REQUIRED WORK:
If a line in the data contains "Paris", copy it out.

SOURCE DATA:
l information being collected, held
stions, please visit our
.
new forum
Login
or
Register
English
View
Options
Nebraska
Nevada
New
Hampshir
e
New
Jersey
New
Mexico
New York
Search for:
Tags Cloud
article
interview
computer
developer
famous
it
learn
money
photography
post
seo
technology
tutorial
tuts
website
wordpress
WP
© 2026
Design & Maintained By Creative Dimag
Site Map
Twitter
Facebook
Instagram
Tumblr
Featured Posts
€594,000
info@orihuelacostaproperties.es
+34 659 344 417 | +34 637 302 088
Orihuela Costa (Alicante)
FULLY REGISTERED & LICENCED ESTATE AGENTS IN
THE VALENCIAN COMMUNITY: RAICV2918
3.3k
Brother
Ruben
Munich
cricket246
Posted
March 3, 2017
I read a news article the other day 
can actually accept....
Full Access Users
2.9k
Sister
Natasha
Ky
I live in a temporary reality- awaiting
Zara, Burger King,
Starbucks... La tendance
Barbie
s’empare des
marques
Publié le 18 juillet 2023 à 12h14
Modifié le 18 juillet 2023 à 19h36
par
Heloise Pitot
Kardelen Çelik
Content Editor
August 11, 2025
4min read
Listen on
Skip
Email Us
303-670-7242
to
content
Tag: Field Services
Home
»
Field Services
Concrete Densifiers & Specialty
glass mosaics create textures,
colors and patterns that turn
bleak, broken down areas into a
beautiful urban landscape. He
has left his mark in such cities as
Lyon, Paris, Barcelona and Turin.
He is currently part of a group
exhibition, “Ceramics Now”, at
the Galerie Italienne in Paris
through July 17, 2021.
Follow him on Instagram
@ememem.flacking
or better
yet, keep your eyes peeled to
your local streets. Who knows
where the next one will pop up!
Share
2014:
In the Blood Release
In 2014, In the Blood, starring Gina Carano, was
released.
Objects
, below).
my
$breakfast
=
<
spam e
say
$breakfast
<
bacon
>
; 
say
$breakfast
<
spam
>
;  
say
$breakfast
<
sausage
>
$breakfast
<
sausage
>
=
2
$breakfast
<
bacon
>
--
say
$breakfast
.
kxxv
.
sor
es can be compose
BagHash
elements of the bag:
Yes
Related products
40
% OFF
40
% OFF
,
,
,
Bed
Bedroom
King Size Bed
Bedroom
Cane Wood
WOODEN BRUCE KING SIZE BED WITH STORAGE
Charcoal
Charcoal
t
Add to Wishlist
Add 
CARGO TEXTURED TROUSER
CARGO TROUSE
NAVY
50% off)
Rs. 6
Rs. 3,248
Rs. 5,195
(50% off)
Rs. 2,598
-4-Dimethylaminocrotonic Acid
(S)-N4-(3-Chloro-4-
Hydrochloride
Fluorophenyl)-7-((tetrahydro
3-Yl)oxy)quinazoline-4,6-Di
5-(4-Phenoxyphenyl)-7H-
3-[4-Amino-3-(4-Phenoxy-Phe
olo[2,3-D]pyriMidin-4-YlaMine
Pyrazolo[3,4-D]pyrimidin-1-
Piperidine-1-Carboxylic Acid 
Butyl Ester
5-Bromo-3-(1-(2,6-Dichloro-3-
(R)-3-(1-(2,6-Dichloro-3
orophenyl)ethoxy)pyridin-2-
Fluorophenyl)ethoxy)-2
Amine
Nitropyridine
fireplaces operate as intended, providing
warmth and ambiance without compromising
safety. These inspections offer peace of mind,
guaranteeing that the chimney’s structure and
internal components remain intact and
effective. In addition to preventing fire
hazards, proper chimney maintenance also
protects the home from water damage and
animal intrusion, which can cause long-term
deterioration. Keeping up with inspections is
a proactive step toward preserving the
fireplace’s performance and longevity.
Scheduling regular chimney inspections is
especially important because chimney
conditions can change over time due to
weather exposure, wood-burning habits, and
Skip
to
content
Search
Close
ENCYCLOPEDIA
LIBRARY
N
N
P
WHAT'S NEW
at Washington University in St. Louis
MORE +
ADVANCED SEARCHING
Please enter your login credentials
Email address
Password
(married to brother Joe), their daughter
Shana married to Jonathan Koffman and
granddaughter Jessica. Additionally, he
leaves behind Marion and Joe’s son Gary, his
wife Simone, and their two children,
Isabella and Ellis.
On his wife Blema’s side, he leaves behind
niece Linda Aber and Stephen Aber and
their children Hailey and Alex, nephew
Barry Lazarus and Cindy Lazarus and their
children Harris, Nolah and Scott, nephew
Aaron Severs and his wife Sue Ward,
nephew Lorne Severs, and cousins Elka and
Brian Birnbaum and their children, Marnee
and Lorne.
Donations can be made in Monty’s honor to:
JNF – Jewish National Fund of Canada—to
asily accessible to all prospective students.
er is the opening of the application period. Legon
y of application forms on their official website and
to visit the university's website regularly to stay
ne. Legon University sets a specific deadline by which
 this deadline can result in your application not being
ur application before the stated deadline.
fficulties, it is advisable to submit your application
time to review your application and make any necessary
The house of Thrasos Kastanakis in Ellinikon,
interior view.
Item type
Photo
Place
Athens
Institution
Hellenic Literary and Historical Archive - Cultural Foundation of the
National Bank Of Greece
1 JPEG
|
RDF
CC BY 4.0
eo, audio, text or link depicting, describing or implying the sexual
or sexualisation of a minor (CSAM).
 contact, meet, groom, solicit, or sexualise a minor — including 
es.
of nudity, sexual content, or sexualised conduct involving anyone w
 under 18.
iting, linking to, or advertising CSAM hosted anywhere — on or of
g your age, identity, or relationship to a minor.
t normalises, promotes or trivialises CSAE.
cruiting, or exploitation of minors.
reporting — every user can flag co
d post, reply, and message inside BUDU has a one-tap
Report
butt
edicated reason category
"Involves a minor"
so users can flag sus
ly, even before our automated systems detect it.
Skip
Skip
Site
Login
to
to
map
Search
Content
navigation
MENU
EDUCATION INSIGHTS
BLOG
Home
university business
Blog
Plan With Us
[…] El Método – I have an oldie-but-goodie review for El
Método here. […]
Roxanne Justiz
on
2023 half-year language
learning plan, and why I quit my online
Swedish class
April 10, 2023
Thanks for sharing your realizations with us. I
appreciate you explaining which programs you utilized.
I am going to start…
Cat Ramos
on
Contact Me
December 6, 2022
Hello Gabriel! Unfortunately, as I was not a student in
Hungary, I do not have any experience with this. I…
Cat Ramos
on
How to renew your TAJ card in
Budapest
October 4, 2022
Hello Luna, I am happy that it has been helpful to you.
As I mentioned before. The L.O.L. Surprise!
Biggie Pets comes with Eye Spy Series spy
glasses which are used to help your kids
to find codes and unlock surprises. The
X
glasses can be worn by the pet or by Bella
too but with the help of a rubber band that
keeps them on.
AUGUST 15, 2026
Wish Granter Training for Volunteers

YOUR RESPONSE:
Lyon, Paris, Barcelona and Turin.
the Galerie Italienne in Paris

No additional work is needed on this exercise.